Günümüzde sezaryen ile doğum oranı bazı merkezlerde normal doğumun önüne geçmektedir. Bunun nedenleri arasında tıbbi endikasyonlar, hastanın özel tercihi, doktor yönlendirmesi ve eski sezaryenler sayılabilir.
Toplumda normal doğumun özendirilmesi hakkında bilinçlendirme yapılması oldukça önemlidir. Bunun sonucunda şimdilerde "sezaryen sonrası vajinal doğum, SSVD" (Vaginal birth after cesarean, VBAC) sıkça denenir ve yapılır hale gelmiştir.
Sezaryenle doğum sonrası rahimde oluşan yara (skar) izinin sonraki gebeliklerde, rahimin büyümesi ve gerilmesiyle açılma riski bulunmaktadır. Bu risk eskiden kullanılan, rahme dikey yapılan klasik kesilerde daha fazla görülüyordu. Ancak günümüzde sıklıkla tercih edilen alt segment yatay kesilerde çok daha düşüktür. Bu nedenle SSVD deneyecek hastada önceki rahim kesisinin şekli bilinmelidir.

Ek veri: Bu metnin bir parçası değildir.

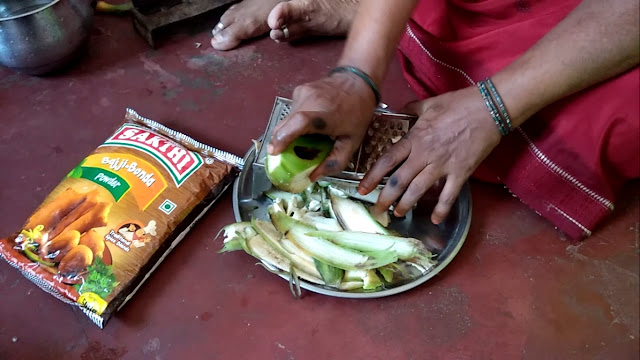 This screenshot has height=360, width=640. Identify the location of plate. (445, 259). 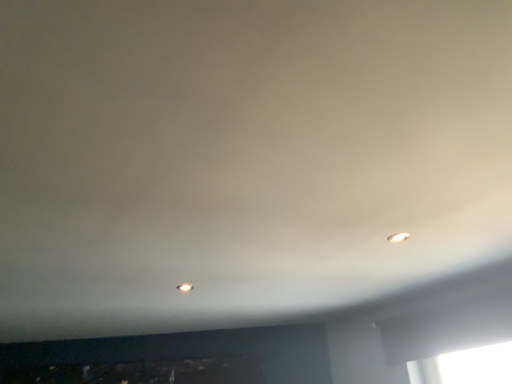 Measure the distance between point (402, 232) and camera.

The depth of point (402, 232) is 6.09 feet.

This screenshot has height=384, width=512. What do you see at coordinates (398, 237) in the screenshot?
I see `matte white light fixture at upper right` at bounding box center [398, 237].

The image size is (512, 384). I want to click on matte white light fixture at upper right, so click(398, 237).

Image resolution: width=512 pixels, height=384 pixels. Find the location of `matte white light fixture at upper right`. matte white light fixture at upper right is located at coordinates click(x=398, y=237). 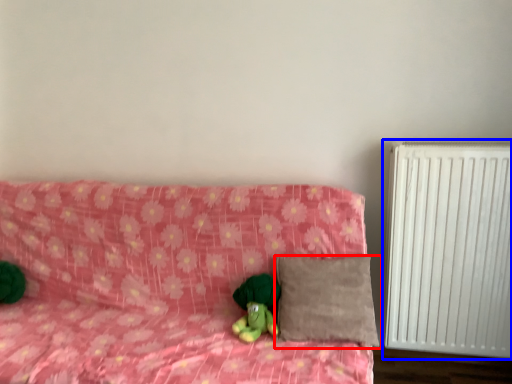 Question: Which object is closer to the camera taking this photo, pillow (highlighted by a red box) or radiator (highlighted by a blue box)?

Choices:
 (A) pillow
 (B) radiator

Answer: (A) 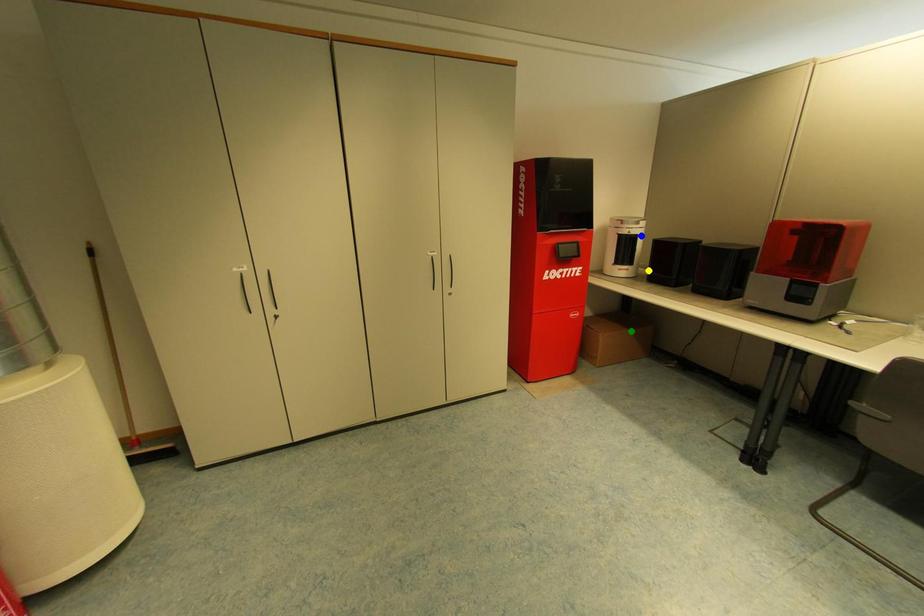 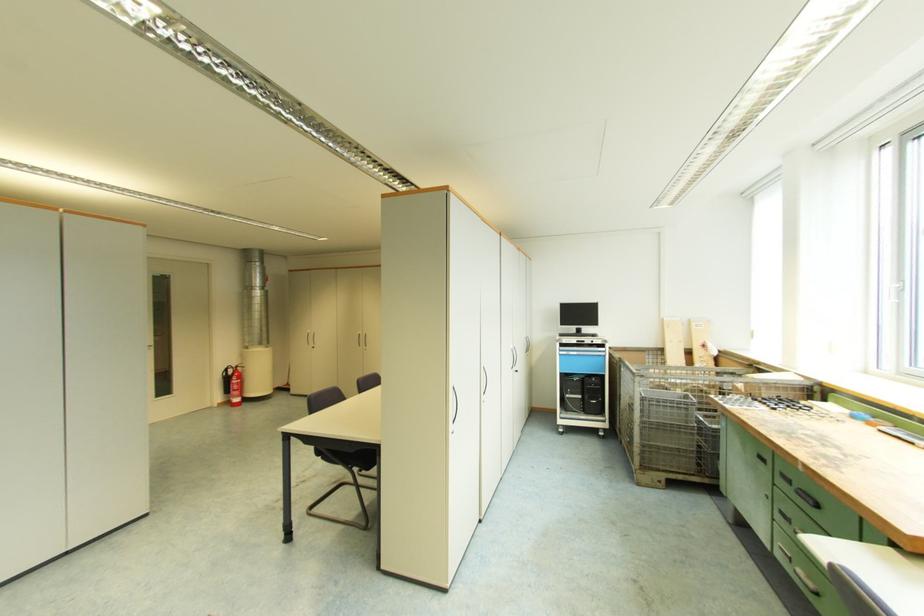 I am providing you with two images of the same scene from different viewpoints. Three points are marked in image1. Which point corresponds to a part or object that is occluded in image2?In image1, three points are marked. Which of them correspond to a part or object that is occluded in image2?Among the three points shown in image1, which one corresponds to a part or object that is no longer visible due to occlusion in image2?

green point, blue point, yellow point cannot be seen in image2. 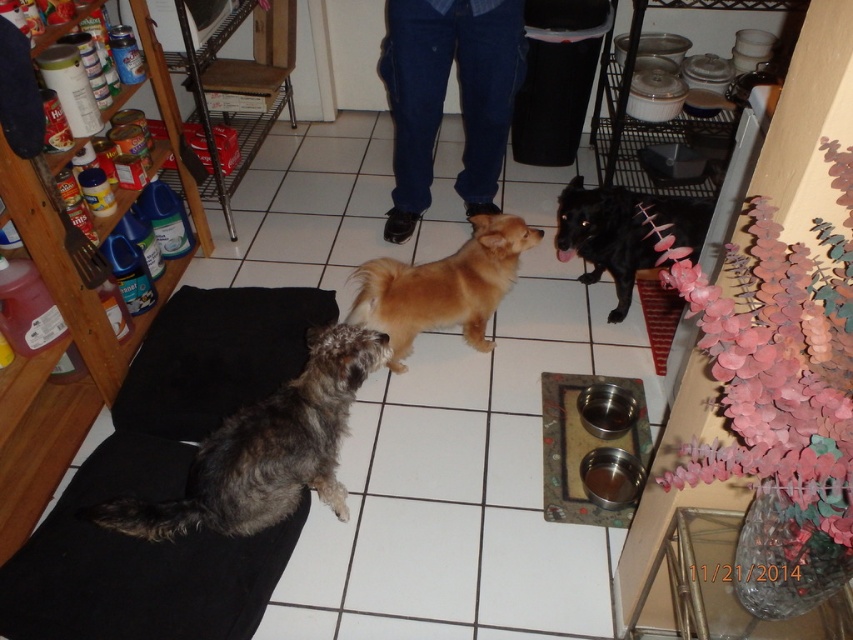 Question: Is blue jeans at center below black glossy dog at center?

Choices:
 (A) no
 (B) yes

Answer: (A)

Question: Which of the following is the farthest from the observer?

Choices:
 (A) black glossy dog at center
 (B) blue jeans at center

Answer: (B)

Question: Which point appears closest to the camera in this image?

Choices:
 (A) (412, 138)
 (B) (381, 332)
 (C) (503, 292)
 (D) (601, 253)

Answer: (B)

Question: Is gray shaggy dog at lower left thinner than black glossy dog at center?

Choices:
 (A) no
 (B) yes

Answer: (A)

Question: Which object appears closest to the camera in this image?

Choices:
 (A) golden fur dog at center
 (B) black glossy dog at center
 (C) gray shaggy dog at lower left
 (D) blue jeans at center

Answer: (C)

Question: Can you confirm if blue jeans at center is wider than golden fur dog at center?

Choices:
 (A) no
 (B) yes

Answer: (A) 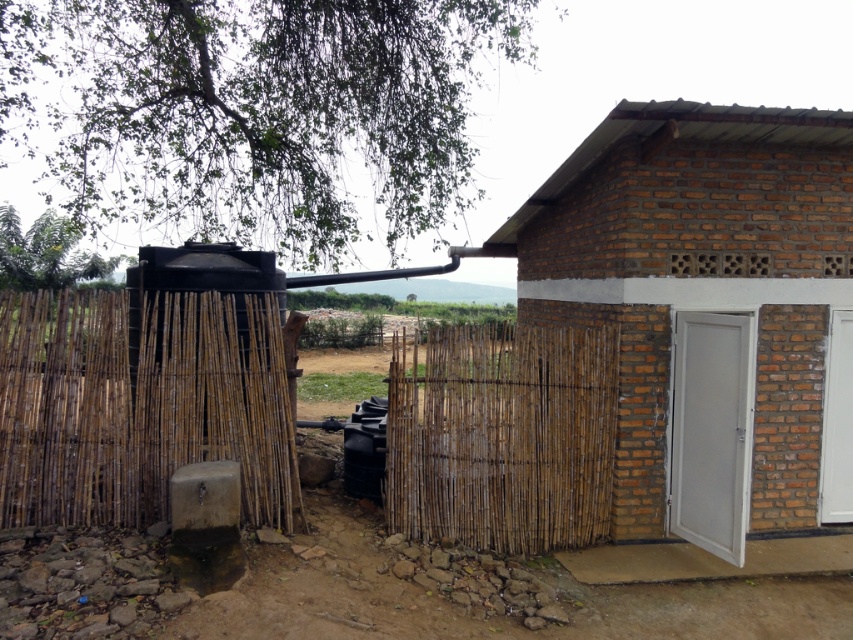 Can you confirm if brown brick door at center is taller than bamboo fence at left?

Correct, brown brick door at center is much taller as bamboo fence at left.

Is point (828, 120) closer to camera compared to point (280, 465)?

That is False.

Does point (848, 317) come farther from viewer compared to point (88, 320)?

Yes, it is behind point (88, 320).

In order to click on brown brick door at center in this screenshot , I will do `click(708, 310)`.

Does brown brick door at center appear on the left side of bamboo fence at center?

No, brown brick door at center is not to the left of bamboo fence at center.

Can you confirm if brown brick door at center is taller than bamboo fence at center?

Yes, brown brick door at center is taller than bamboo fence at center.

Is point (758, 452) behind point (614, 436)?

Yes, it is behind point (614, 436).

Where is `brown brick door at center`? brown brick door at center is located at coordinates (708, 310).

Who is more distant from viewer, (285, 493) or (489, 417)?

The point (489, 417) is more distant.

What do you see at coordinates (138, 404) in the screenshot? Image resolution: width=853 pixels, height=640 pixels. I see `bamboo fence at left` at bounding box center [138, 404].

Image resolution: width=853 pixels, height=640 pixels. I want to click on bamboo fence at left, so click(138, 404). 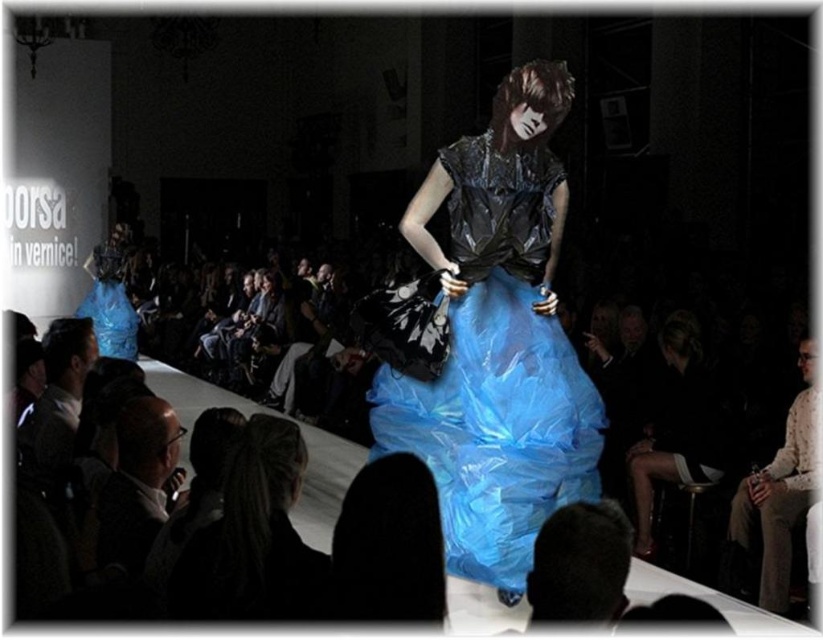 You are a photographer positioned at the front of the runway. You need to capture a closeup shot of the translucent blue fabric dress at center. Given that your camera can focus on objects within a 0.5 radius from your position at point 0.5, 0.5, will the dress be in focus?

The translucent blue fabric dress at center is located at point (496, 374). The distance from your position at (411, 320) is sqrt

You are a fashion designer observing the runway show. You notice the light blue tulle skirt at center and the translucent blue dress at center. Which one has a more slender silhouette?

The light blue tulle skirt at center is thinner than the translucent blue dress at center, so it has a more slender silhouette. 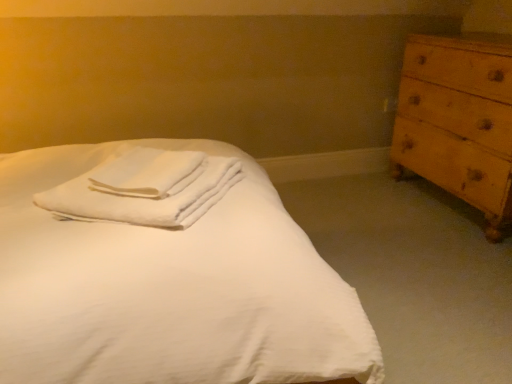 Image resolution: width=512 pixels, height=384 pixels. What are the coordinates of `space that is in front of white soft towel at center` in the screenshot? It's located at (136, 210). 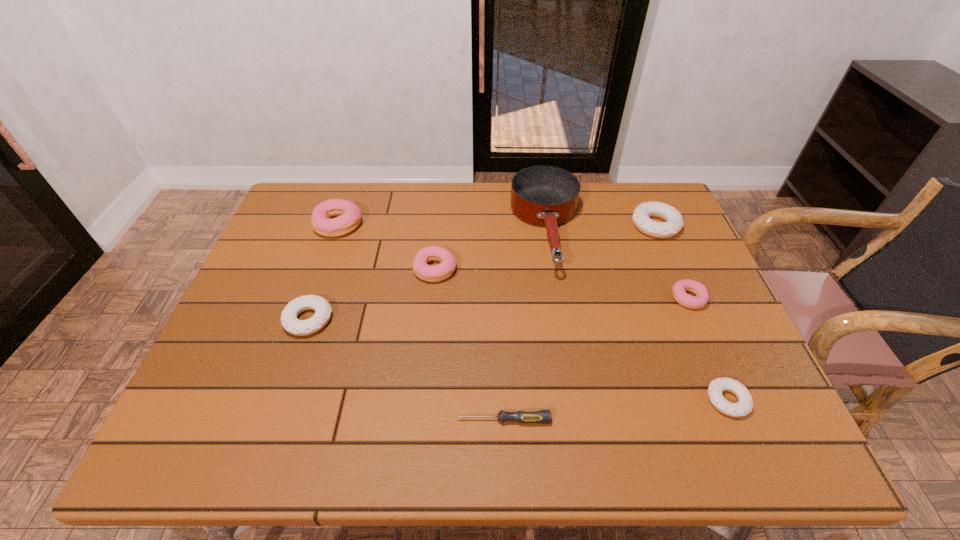 Where is `vacant area that lies between the screwdriver and the shortest doughnut`? This screenshot has height=540, width=960. vacant area that lies between the screwdriver and the shortest doughnut is located at coordinates (615, 410).

This screenshot has width=960, height=540. In order to click on free spot between the biggest white doughnut and the smallest pink doughnut in this screenshot , I will do `click(672, 262)`.

Find the location of a particular element. This screenshot has width=960, height=540. free space between the nearest white doughnut and the leftmost white doughnut is located at coordinates (518, 360).

This screenshot has width=960, height=540. What are the coordinates of `empty space between the third doughnut from left to right and the tallest object` in the screenshot? It's located at (491, 249).

Locate an element on the screen. This screenshot has width=960, height=540. free space between the second farthest white doughnut and the second tallest object is located at coordinates (324, 272).

What are the coordinates of `free space between the farthest pink doughnut and the screwdriver` in the screenshot? It's located at (420, 322).

Identify the location of free space between the rightmost pink doughnut and the tallest object. Image resolution: width=960 pixels, height=540 pixels. (617, 265).

Locate an element on the screen. The height and width of the screenshot is (540, 960). blank region between the screwdriver and the smallest white doughnut is located at coordinates (615, 410).

Identify the location of object that is the third closest to the screwdriver. This screenshot has height=540, width=960. (290, 322).

Select which object appears as the second closest to the second farthest white doughnut. Please provide its 2D coordinates. Your answer should be formatted as a tuple, i.e. [(x, y)], where the tuple contains the x and y coordinates of a point satisfying the conditions above.

[(349, 215)] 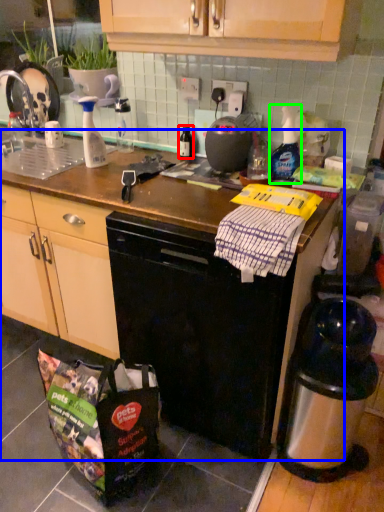 Question: Based on their relative distances, which object is nearer to bottle (highlighted by a red box)? Choose from counter top (highlighted by a blue box) and bottle (highlighted by a green box).

Choices:
 (A) counter top
 (B) bottle

Answer: (B) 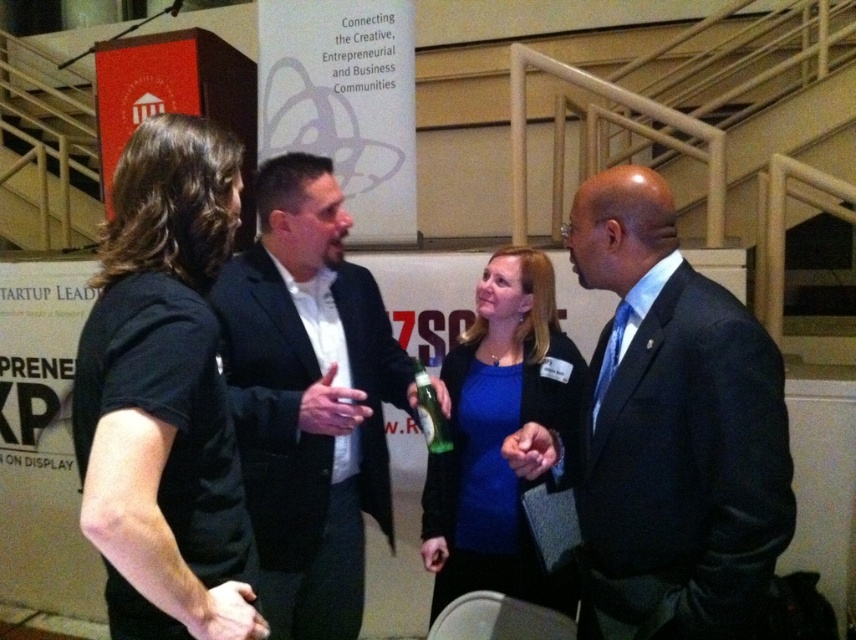 You are standing at the entrance of the event and want to approach the dark blue suit at center and the blue matte shirt at center. Which one should you walk towards first to reach the closer one?

The dark blue suit at center is closer to the viewer than the blue matte shirt at center, so you should walk towards the dark blue suit at center first.

You are organizing a photo shoot and need to arrange the dark blue suit at center and the blue matte shirt at center in a row for a group photo. If you want to place them side by side with equal spacing between each, which one should be positioned first to ensure they fit within the frame?

The dark blue suit at center should be positioned first because it has a larger width than the blue matte shirt at center, allowing more space to be allocated accordingly.

You are attending a networking event and want to approach the blue matte shirt at center and the green glass bottle at center. Which one should you walk towards first if you want to reach the one closer to you?

The blue matte shirt at center is closer to the viewer than the green glass bottle at center, so you should walk towards the blue matte shirt at center first. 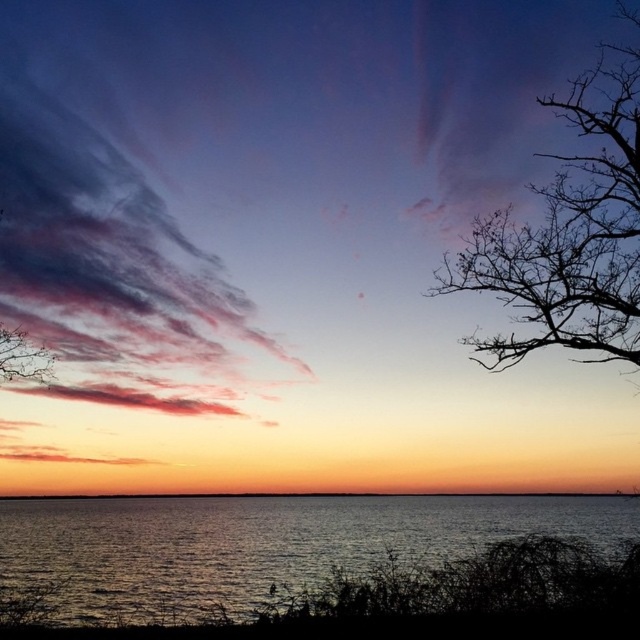 Is glistening silver water at lower center smaller than smooth orange water at center?

No, glistening silver water at lower center is not smaller than smooth orange water at center.

Does glistening silver water at lower center have a lesser width compared to smooth orange water at center?

Incorrect, glistening silver water at lower center's width is not less than smooth orange water at center's.

Is point (246, 499) positioned after point (504, 492)?

No, (246, 499) is in front of (504, 492).

Where is `glistening silver water at lower center`? The image size is (640, 640). glistening silver water at lower center is located at coordinates (257, 541).

Does point (212, 348) come in front of point (468, 243)?

No, it is not.

Between point (67, 179) and point (467, 262), which one is positioned behind?

Point (67, 179)

Where is `pastel cotton clouds at upper left`? pastel cotton clouds at upper left is located at coordinates (109, 268).

Is glistening silver water at lower center positioned before bare branches at upper left?

Yes, glistening silver water at lower center is in front of bare branches at upper left.

Does glistening silver water at lower center have a larger size compared to bare branches at upper left?

Yes.

What do you see at coordinates (257, 541) in the screenshot? I see `glistening silver water at lower center` at bounding box center [257, 541].

This screenshot has height=640, width=640. In order to click on glistening silver water at lower center in this screenshot , I will do `click(257, 541)`. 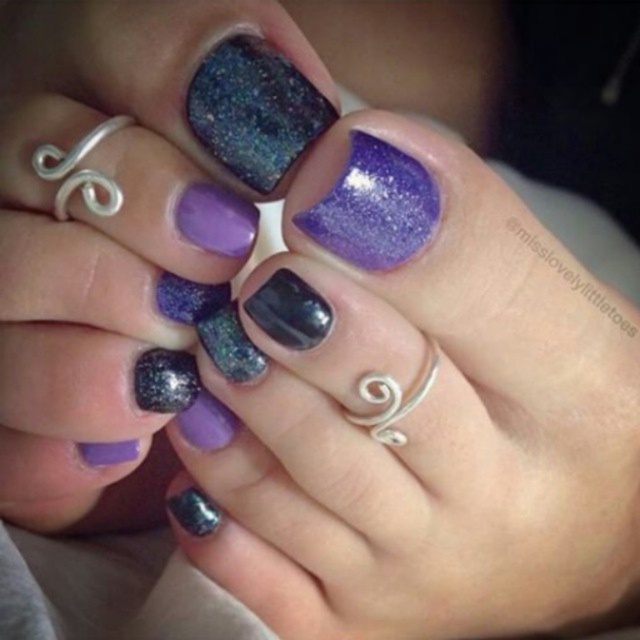 Does glittery metallic nail polish at center lie in front of sparkly black nail polish at center?

Yes, glittery metallic nail polish at center is closer to the viewer.

Which is behind, point (193, 413) or point (193, 522)?

Positioned behind is point (193, 522).

Where is `glittery metallic nail polish at center`? This screenshot has height=640, width=640. glittery metallic nail polish at center is located at coordinates (108, 241).

Is purple glitter nail at center wider than glittery metallic nail polish at center?

Yes, purple glitter nail at center is wider than glittery metallic nail polish at center.

Between purple glitter nail at center and glittery metallic nail polish at center, which one is positioned higher?

glittery metallic nail polish at center

Is point (600, 285) more distant than point (131, 164)?

Yes.

The width and height of the screenshot is (640, 640). Identify the location of purple glitter nail at center. (422, 416).

The width and height of the screenshot is (640, 640). Describe the element at coordinates (422, 416) in the screenshot. I see `purple glitter nail at center` at that location.

Does purple glitter nail at center appear on the right side of sparkly black nail polish at center?

Yes, purple glitter nail at center is to the right of sparkly black nail polish at center.

Find the location of `purple glitter nail at center`. purple glitter nail at center is located at coordinates [422, 416]. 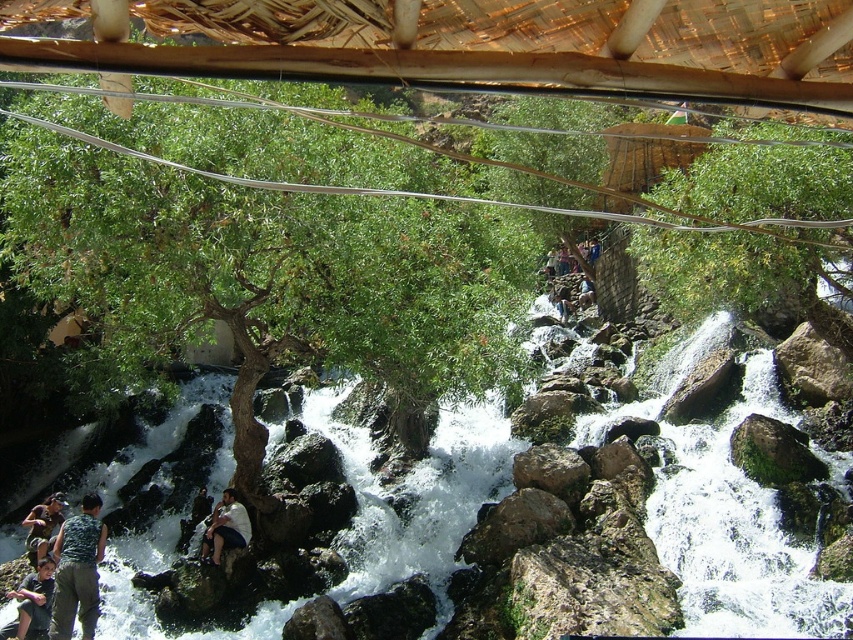 Who is taller, green leafy tree at upper center or camouflage pants at lower left?

green leafy tree at upper center

Where is `green leafy tree at upper center`? green leafy tree at upper center is located at coordinates (764, 179).

Does point (683, 252) lie in front of point (97, 538)?

No, it is not.

In order to click on green leafy tree at upper center in this screenshot , I will do `click(764, 179)`.

Who is lower down, green leafy tree at center or camouflage pants at lower left?

camouflage pants at lower left is below.

Between green leafy tree at center and camouflage pants at lower left, which one is positioned higher?

green leafy tree at center is higher up.

Is point (102, 314) positioned before point (90, 525)?

No.

In order to click on green leafy tree at center in this screenshot , I will do `click(270, 250)`.

Who is positioned more to the left, green leafy tree at center or green leafy tree at upper center?

green leafy tree at center

Is green leafy tree at center thinner than green leafy tree at upper center?

In fact, green leafy tree at center might be wider than green leafy tree at upper center.

Identify the location of green leafy tree at center. (270, 250). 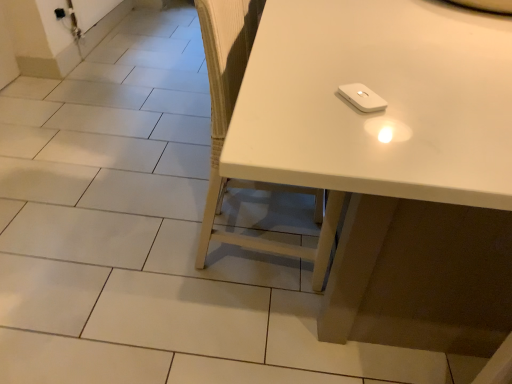 This screenshot has width=512, height=384. Identify the location of vacant area that lies in front of white matte wii controller at upper center. (376, 148).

Neden SSVD önerilmektedir?
Tekrar edilen sezaryenlerden sonraki gebeliklerde rahimdeki skar dokusu yırtılmaya daha meyilli olur. Sezaryen sonrası karın içindeki idrar kesesi barsak gibi organlarda yapışıklıklar her seferinde artmaktadır. Ayrıca bebeğin eşi yani plasentanın aşağıda rahim ağzını kapatacak şekilde ve rahim içine gömülecek şekilde yanlış yerleşme olasılığı her sezaryende artar. Bütün bunların yanında, bilimsel olarak bir kadının iki yada maksimum üç kez sezaryen olması uygunken, çok çocuk istemi veya çocuk kaybına bağlı tekrar gebelik istemi durumlarında sezaryen sayısının artışı beraberinde risk artışını da getirir.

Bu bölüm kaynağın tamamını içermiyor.